== PROBLEM TO SOLVE ==
An exact repetition of the data is required; no picture should appear in it.

== PROVIDED ENTRIES ==

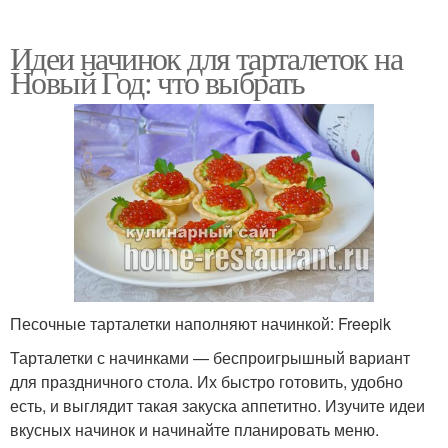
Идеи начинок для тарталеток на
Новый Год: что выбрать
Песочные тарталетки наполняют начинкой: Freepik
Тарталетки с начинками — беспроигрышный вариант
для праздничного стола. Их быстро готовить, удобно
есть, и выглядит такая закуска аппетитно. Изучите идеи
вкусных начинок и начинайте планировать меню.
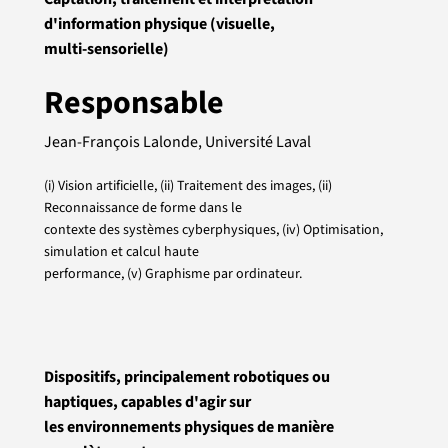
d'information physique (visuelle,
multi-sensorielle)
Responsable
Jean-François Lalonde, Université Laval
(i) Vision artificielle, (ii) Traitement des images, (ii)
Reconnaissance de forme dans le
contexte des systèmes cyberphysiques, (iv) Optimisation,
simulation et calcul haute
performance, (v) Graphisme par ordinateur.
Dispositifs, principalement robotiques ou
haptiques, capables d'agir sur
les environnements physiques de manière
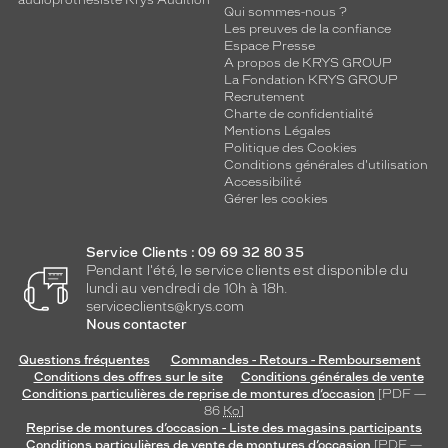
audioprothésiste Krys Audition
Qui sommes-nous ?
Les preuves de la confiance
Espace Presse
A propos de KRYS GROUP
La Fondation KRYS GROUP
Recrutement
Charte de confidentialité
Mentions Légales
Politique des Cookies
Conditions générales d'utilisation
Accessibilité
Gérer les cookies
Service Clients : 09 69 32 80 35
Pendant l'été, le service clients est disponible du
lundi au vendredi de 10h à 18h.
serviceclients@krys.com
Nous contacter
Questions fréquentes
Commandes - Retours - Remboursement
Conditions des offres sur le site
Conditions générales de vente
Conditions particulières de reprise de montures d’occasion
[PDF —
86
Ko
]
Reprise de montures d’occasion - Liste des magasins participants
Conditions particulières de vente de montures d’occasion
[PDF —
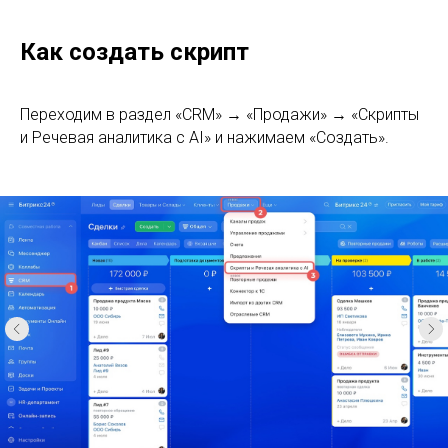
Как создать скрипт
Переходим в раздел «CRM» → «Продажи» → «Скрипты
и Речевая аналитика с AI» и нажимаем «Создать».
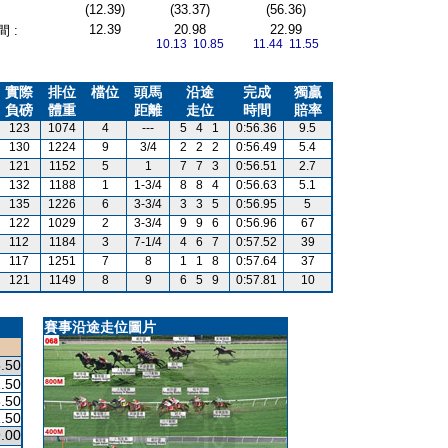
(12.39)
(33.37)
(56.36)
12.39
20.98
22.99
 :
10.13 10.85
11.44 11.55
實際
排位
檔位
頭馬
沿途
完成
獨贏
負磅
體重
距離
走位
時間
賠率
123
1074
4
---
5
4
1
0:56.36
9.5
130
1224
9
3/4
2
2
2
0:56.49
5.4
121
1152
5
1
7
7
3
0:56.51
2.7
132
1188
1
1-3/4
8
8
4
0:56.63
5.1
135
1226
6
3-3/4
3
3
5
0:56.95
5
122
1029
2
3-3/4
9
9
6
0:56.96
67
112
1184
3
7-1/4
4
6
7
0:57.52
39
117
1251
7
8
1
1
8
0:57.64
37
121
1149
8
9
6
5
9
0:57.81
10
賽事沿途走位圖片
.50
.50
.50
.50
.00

== SOLUTION FOR THIS TASK ==
Идеи начинок для тарталеток на
Новый Год: что выбрать
Песочные тарталетки наполняют начинкой: Freepik
Тарталетки с начинками — беспроигрышный вариант
для праздничного стола. Их быстро готовить, удобно
есть, и выглядит такая закуска аппетитно. Изучите идеи
вкусных начинок и начинайте планировать меню.
d'information physique (visuelle,
multi-sensorielle)
Responsable
Jean-François Lalonde, Université Laval
(i) Vision artificielle, (ii) Traitement des images, (ii)
Reconnaissance de forme dans le
contexte des systèmes cyberphysiques, (iv) Optimisation,
simulation et calcul haute
performance, (v) Graphisme par ordinateur.
Dispositifs, principalement robotiques ou
haptiques, capables d'agir sur
les environnements physiques de manière
audioprothésiste Krys Audition
Qui sommes-nous ?
Les preuves de la confiance
Espace Presse
A propos de KRYS GROUP
La Fondation KRYS GROUP
Recrutement
Charte de confidentialité
Mentions Légales
Politique des Cookies
Conditions générales d'utilisation
Accessibilité
Gérer les cookies
Service Clients : 09 69 32 80 35
Pendant l'été, le service clients est disponible du
lundi au vendredi de 10h à 18h.
serviceclients@krys.com
Nous contacter
Questions fréquentes
Commandes - Retours - Remboursement
Conditions des offres sur le site
Conditions générales de vente
Conditions particulières de reprise de montures d’occasion
[PDF —
86
Ko
]
Reprise de montures d’occasion - Liste des magasins participants
Conditions particulières de vente de montures d’occasion
[PDF —
Как создать скрипт
Переходим в раздел «CRM» → «Продажи» → «Скрипты
и Речевая аналитика с AI» и нажимаем «Создать».
(12.39)
(33.37)
(56.36)
12.39
20.98
22.99
 :
10.13 10.85
11.44 11.55
實際
排位
檔位
頭馬
沿途
完成
獨贏
負磅
體重
距離
走位
時間
賠率
123
1074
4
---
5
4
1
0:56.36
9.5
130
1224
9
3/4
2
2
2
0:56.49
5.4
121
1152
5
1
7
7
3
0:56.51
2.7
132
1188
1
1-3/4
8
8
4
0:56.63
5.1
135
1226
6
3-3/4
3
3
5
0:56.95
5
122
1029
2
3-3/4
9
9
6
0:56.96
67
112
1184
3
7-1/4
4
6
7
0:57.52
39
117
1251
7
8
1
1
8
0:57.64
37
121
1149
8
9
6
5
9
0:57.81
10
賽事沿途走位圖片
.50
.50
.50
.50
.00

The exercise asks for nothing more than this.